Cheap Seats

Even after signing Andrew Miller, the St. Louis Cardinals still need bullpen help

While the St. Louis Cardinals seem unwilling to fish in the deep end of the free agent pond, there are still players on the open market that could make the Redbirds a better team in 2019.

Earlier this offseason, some commentators thought it would be wise for the Cardinals to chase former Boston Red Sox closer Craig Kimbrel. But Kimbrel probably put any thoughts of that to rest when he reportedly asked for a $100 million contract. Still, the Birds could use an upgrade at the back of their bullpen and other desirable — and much more affordable — options remain.

Longtime Cleveland Indians closer Cody Allen is a guy who might see his market depressed a bit by the fact that he didn’t have a great season in 2018. But everyone is entitled to a bad year, and he was one of the most consistent stoppers in the game from 2012-2017 when he saved 122 games with 293 hits allowed in 373 2/3 innings of work. Allen, who made $10.5 million with The Tribe last season, reportedly would like a multi-year contract.

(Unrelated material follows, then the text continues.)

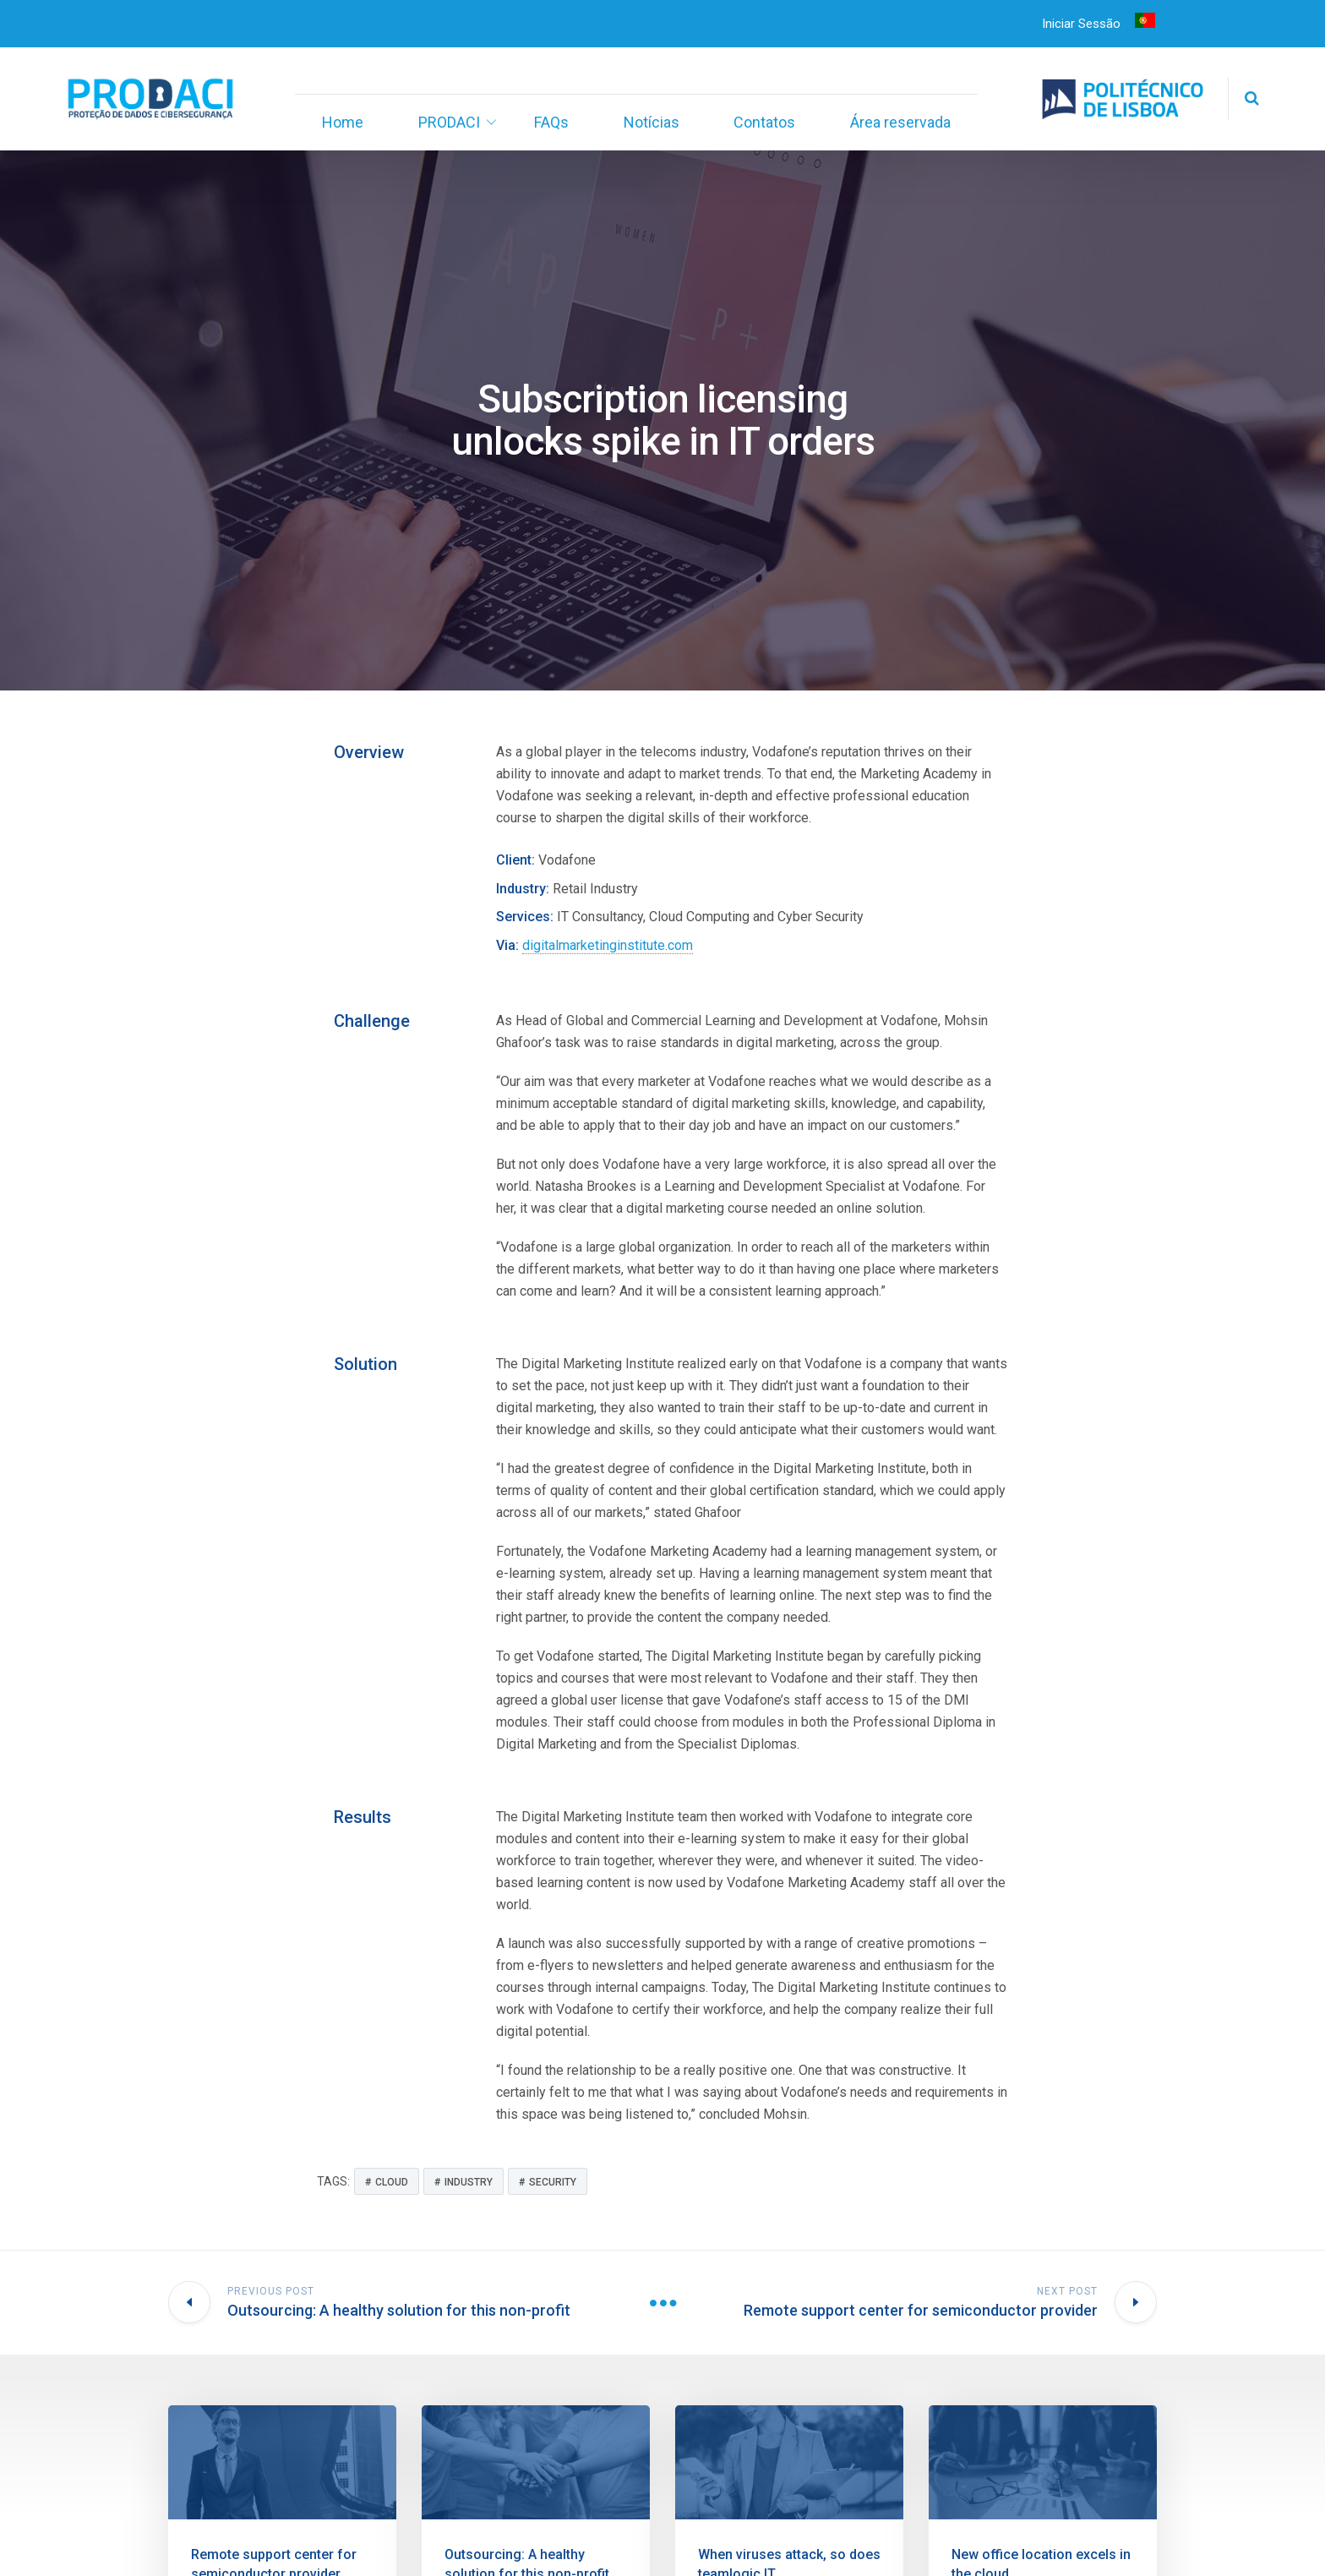 This screenshot has height=2576, width=1325. What do you see at coordinates (651, 122) in the screenshot?
I see `Notícias` at bounding box center [651, 122].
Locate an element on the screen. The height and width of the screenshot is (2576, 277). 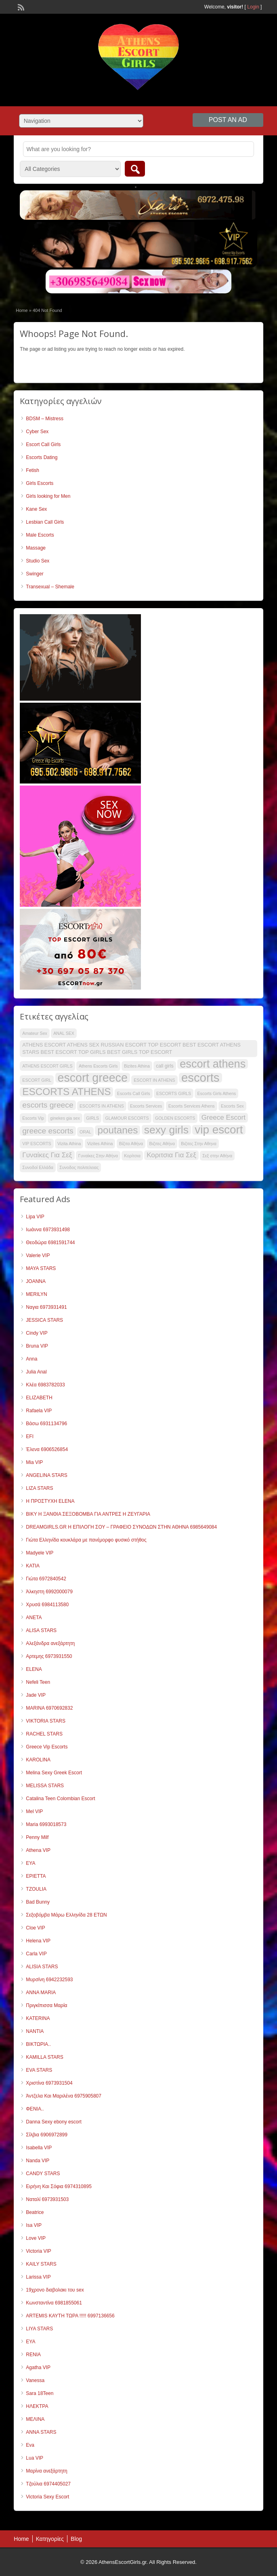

But, just 30, he might have to take less to prove last season was a fluke. If St. Louis could pick up Allen on a reasonable contract, he could turn out to be a steal. But, as long as he’s healthy, there is no reason to believe the right-handed hurler wouldn’t be serviceable. Even during his sub par season last year when he had a 4.70 earned run average, Allen allowed 58 hits in 67 innings and struck out 80 while walking 33.

If the Birds don’t strike a deal with Allen, they could try to turn back the clock and ink Adam Ottavino for some back of the bullpen help.

Ottavino is a painful miss for the St. Louis front office that released him in April of 2012. But he’s put up impressive numbers in unenviable conditions with the Colorado Rockies. Coors field is one of the most unforgiving places for pitchers in the big leagues. But Ottavino has a 3.41 ERA with the Rockies allowed 41 hits in 77 2/3 innings in 2018. He struck out 112 and walked 36.

While I like Allen because he has a solid track record in the ninth inning, the Cardinals might prefer Ottavino because he is more flexible and he’s 33, which means he’s likely to command a shorter contract. While Ottavino saved six games last year, he’s a guy who can come into a game in the sixth, seventh or eighth inning to strike out a batter with runners on base and two outs. That might allow sophomore big leaguer Jordan Hicks to try to settle into the closer role, but offer him some insurance if he struggles.

I could go either way. I like Hicks a lot. But if St. Louis landed an interim closer on a short-term deal, I don’t see any shame in the young fireballer working in a setup role for a year or two.

I’m concerned, however, that the Redbirds won’t jump into the reliever market for the same reason they won’t find a right fielder who hit better than .180 last season: They’ve already allocated money for that position and they are unwilling to eat cash to find better alternatives because that would be admitting to a mistake.

Luke Gregerson, whom I often forget is a member of the Cardinals because he was absent for the vast majority of last season, the first year of his two-year deal. In 12 2/3 innings, the righty allowed 10 unearned runs before a combination of maladies brought his season to a premature end. St. Louis owes him at least $6 million including $5 million for 2019 and a $1 million buyout on an option for 2020. Then there is Brett Cecil who has been absolutely terrible in two years with St. Louis. Baseball Reference predicts he’ll pitch to a 4.50 earned run average in 2019. But I think even that mediocre projection seems overly optimistic. I just can’t get excited about a one-inning reliever who allowed nearly two base runners per frame, yet he has the Cardinals on the hook for $15 million over the next two seasons.

It’s time to move past the pieces that haven’t worked and try to replace them with ones that can get the job done.